The higher pressure, 200 mmHg, represents the lower boundary of the traditional body size independent suprasystolic pressures commonly used across studies Sharma et al. (2014); Cunniffe et al. (2017). This makes it a relevant comparator, as it is widely applied while still avoiding the excessively high pressures $(>250mmHg)$ that may induce unnecessary discomfort or risk.

5-min rest periods between the experiments for each hand were chosen based on previous literature (Thomson et al., 2009; Smielewski et al., 1997; Lubiak et al., 2025) where Sharma et al. (2014) showed that 5 min was a sufficient time to return to baseline.

Two arms were used in this experiment to avoid repeated pressure on a single arm. Due to the small sample size, the testing sequence was fixed, left hand followed by right, to ensure procedural consistency and reduce inter-participant variability.

2.3.3 Data collection

Data collection followed the same steps for each occlusion condition: Baseline: A 1-min baseline reading was collected with no cuff pressure. During the Occlusion Period: The wrist cuff was inflated to the target pressure (150 mmHg left hand or 200 mmHg right hand) and held for 3 min. Finally, during the Reperfusion Period: The cuff was deflated, and $Sm{O}_2$ was monitored for 4 min. At the 8-min mark, data collection was stopped. After a 5-min rest, the protocol was repeated on the contralateral limb seen in Figure 2.

2.4 Signal overview

An example signal from the MOXY is depicted in Figure 3. The baseline reading is taken for 1 min, where there are no changes in blood oxygen saturation. Following baseline, occlusion occurs for a 3-min period, where the arterial flow is diminished, causing a decrease in oxygenated blood.
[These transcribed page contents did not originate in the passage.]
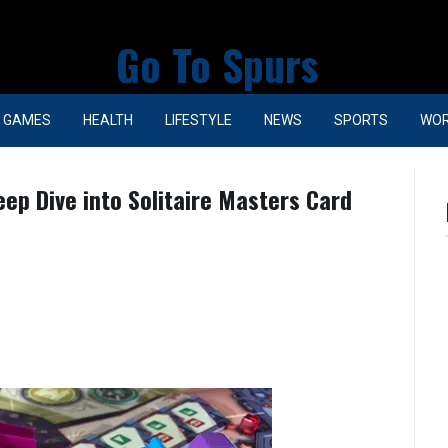
Go To Spurs
GAMES
HEALTH
LIFESTYLE
NEWS
SPORTS
WO
ep Dive into Solitaire Masters Card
During post-occlusion, there is a significant reperfusion to previously occluded areas; this is due to reactive hyperemia, leading to a transient increase in arterial diameter, causing an overshoot in oxygenation.

Figure 3

Figure 3. Sample data of muscle oxygenation $(Sm{O}_2)$ dynamics during the experiment. (a) top graph shows $Sm{O}_2$ signal across: baseline, occlusion, and reperfusion. Key features include time to maximum $Sm{O}_2$ and reactive hypermic (RH)-induced peak $Sm{O}_2$. (b) bottom graph shows first time derivative of $Sm{O}_2$ during reperfusion, highlighting the peak slope, time at peak slope, and full width at half maximum (FWHM), additional key metrics used for post-analysis.

2.5 Signal processing

Signal processing methods were applied using MATLAB 2023b Software (Mathworks, Natick, MA, USA) to the MOXY data following acquisition to improve signal quality. The raw data was smoothed using a filter implemented via MATLAB’s smooth function, with a window size of 5, to reduce high-frequency noise. Outliers were then identified and corrected using the filloutliers function, which replaces aberrant points with values obtained through linear interpolation between neighbouring non-outlier samples. This approach removes significant signal fluctuations while preserving the physiological and temporal characteristics of the hemodynamic response.
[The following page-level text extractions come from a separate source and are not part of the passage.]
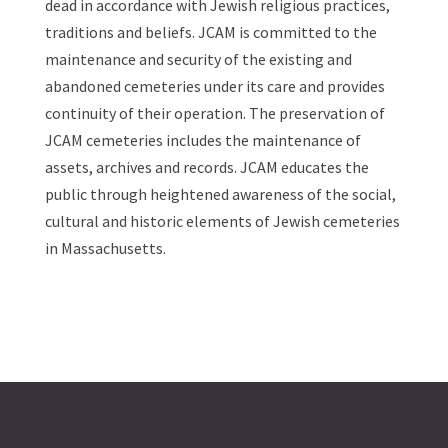
dead in accordance with Jewish religious practices,
traditions and beliefs. JCAM is committed to the
maintenance and security of the existing and
abandoned cemeteries under its care and provides
continuity of their operation. The preservation of
JCAM cemeteries includes the maintenance of
assets, archives and records. JCAM educates the
public through heightened awareness of the social,
cultural and historic elements of Jewish cemeteries
in Massachusetts.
To standardize the data across participants and facilitate comparison, all reactive hyperemic signals were isolated and baseline-corrected by setting the initial x (time) and y (signal) values to zero. This was implemented in MATLAB by subtracting the first value of the time vector from all subsequent time points and subtracting the first signal value from all subsequent signal measurements. This procedure ensured that all signals started from a common origin, preserving the shape and dynamics of the hemodynamic response while removing offsets. The first derivative test was performed on the reactive hyperemic component using the MATLAB 2023b Software (Mathworks, Natick, MA, USA). The numerical gradient function was used as it estimates the partial derivatives in each dimension using the function’s known values at specific points. To compute the first derivative, the function grad(x) was used in MATLAB where $\partial F/\partial x$ finds the differences in the x (horizontal) direction of the muscle oxygen saturation.

2.6 Data analysis

The primary analysis is performed on the RH period seen in Figure 3a. The time zero-point was reset at the commencement of the reperfusion period. From the $Sm{O}_2$ time series during the RH period, maximum muscle oxygenation (Max $Sm{O}_2$), and time to maximum oxygenation were extracted while the first derivative was used to obtain the peak slope (maximum $dSm{O}_2/dt$), its timing, and the full width at half maximum (FWHM), which can be visualized in Figure 3b.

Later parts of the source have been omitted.